**What the task requires**
Output all of the entries exactly as written.

**Given entries**
= = = = =

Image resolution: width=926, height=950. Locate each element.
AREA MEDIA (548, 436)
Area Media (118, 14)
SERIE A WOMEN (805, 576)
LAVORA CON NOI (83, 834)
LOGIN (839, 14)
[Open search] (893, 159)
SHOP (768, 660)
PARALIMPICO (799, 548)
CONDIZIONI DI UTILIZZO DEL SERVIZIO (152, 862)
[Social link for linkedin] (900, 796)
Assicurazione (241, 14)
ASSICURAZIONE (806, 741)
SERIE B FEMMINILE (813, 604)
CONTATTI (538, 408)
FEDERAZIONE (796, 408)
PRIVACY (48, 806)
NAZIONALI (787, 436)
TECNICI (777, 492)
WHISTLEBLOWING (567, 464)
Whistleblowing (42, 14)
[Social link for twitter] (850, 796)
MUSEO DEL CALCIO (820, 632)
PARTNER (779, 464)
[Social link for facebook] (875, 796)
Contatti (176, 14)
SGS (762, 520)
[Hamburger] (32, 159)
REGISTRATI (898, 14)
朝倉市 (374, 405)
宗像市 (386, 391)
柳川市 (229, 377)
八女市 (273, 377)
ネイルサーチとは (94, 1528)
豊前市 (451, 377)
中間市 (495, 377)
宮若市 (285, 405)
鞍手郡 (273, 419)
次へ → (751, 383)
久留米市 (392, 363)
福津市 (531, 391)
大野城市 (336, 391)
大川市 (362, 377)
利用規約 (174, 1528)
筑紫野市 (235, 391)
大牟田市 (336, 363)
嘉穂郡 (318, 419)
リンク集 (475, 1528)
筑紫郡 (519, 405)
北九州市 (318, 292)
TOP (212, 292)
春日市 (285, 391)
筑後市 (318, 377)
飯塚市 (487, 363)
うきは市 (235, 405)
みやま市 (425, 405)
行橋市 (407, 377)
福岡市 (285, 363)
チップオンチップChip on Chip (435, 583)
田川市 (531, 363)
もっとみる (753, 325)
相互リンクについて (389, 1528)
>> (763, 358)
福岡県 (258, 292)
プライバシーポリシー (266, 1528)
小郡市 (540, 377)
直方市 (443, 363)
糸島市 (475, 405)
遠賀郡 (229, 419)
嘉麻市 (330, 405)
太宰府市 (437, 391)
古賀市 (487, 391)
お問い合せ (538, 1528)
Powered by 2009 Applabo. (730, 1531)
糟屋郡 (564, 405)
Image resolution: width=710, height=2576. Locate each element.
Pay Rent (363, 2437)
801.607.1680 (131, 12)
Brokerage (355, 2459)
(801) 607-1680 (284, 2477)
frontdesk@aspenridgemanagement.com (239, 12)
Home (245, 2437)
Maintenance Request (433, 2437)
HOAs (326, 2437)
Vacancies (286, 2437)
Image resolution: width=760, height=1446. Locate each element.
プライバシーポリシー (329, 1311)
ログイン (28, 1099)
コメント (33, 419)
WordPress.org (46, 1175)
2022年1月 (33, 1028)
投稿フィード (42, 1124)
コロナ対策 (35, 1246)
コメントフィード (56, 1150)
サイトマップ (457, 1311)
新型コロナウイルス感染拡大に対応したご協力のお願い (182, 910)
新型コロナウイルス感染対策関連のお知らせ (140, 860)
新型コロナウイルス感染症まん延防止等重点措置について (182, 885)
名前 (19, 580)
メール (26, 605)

= = = = =

**Result of this exercise**
Image resolution: width=926, height=950. Locate each element.
AREA MEDIA (548, 436)
Area Media (118, 14)
SERIE A WOMEN (805, 576)
LAVORA CON NOI (83, 834)
LOGIN (839, 14)
[Open search] (893, 159)
SHOP (768, 660)
PARALIMPICO (799, 548)
CONDIZIONI DI UTILIZZO DEL SERVIZIO (152, 862)
[Social link for linkedin] (900, 796)
Assicurazione (241, 14)
ASSICURAZIONE (806, 741)
SERIE B FEMMINILE (813, 604)
CONTATTI (538, 408)
FEDERAZIONE (796, 408)
PRIVACY (48, 806)
NAZIONALI (787, 436)
TECNICI (777, 492)
WHISTLEBLOWING (567, 464)
Whistleblowing (42, 14)
[Social link for twitter] (850, 796)
MUSEO DEL CALCIO (820, 632)
PARTNER (779, 464)
[Social link for facebook] (875, 796)
Contatti (176, 14)
SGS (762, 520)
[Hamburger] (32, 159)
REGISTRATI (898, 14)
朝倉市 (374, 405)
宗像市 (386, 391)
柳川市 (229, 377)
八女市 (273, 377)
ネイルサーチとは (94, 1528)
豊前市 (451, 377)
中間市 (495, 377)
宮若市 (285, 405)
鞍手郡 (273, 419)
次へ → (751, 383)
久留米市 (392, 363)
福津市 (531, 391)
大野城市 (336, 391)
大川市 (362, 377)
利用規約 (174, 1528)
筑紫野市 (235, 391)
大牟田市 (336, 363)
嘉穂郡 (318, 419)
リンク集 (475, 1528)
筑紫郡 (519, 405)
北九州市 (318, 292)
TOP (212, 292)
春日市 (285, 391)
筑後市 (318, 377)
飯塚市 (487, 363)
うきは市 (235, 405)
みやま市 (425, 405)
行橋市 (407, 377)
福岡市 (285, 363)
チップオンチップChip on Chip (435, 583)
田川市 (531, 363)
もっとみる (753, 325)
相互リンクについて (389, 1528)
>> (763, 358)
福岡県 (258, 292)
プライバシーポリシー (266, 1528)
小郡市 (540, 377)
直方市 (443, 363)
糸島市 (475, 405)
遠賀郡 (229, 419)
嘉麻市 (330, 405)
太宰府市 (437, 391)
古賀市 (487, 391)
お問い合せ (538, 1528)
Powered by 2009 Applabo. (730, 1531)
糟屋郡 (564, 405)
Image resolution: width=710, height=2576. Locate each element.
Pay Rent (363, 2437)
801.607.1680 (131, 12)
Brokerage (355, 2459)
(801) 607-1680 (284, 2477)
frontdesk@aspenridgemanagement.com (239, 12)
Home (245, 2437)
Maintenance Request (433, 2437)
HOAs (326, 2437)
Vacancies (286, 2437)
Image resolution: width=760, height=1446. Locate each element.
プライバシーポリシー (329, 1311)
ログイン (28, 1099)
コメント (33, 419)
WordPress.org (46, 1175)
2022年1月 (33, 1028)
投稿フィード (42, 1124)
コロナ対策 (35, 1246)
コメントフィード (56, 1150)
サイトマップ (457, 1311)
新型コロナウイルス感染拡大に対応したご協力のお願い (182, 910)
新型コロナウイルス感染対策関連のお知らせ (140, 860)
新型コロナウイルス感染症まん延防止等重点措置について (182, 885)
名前 (19, 580)
メール (26, 605)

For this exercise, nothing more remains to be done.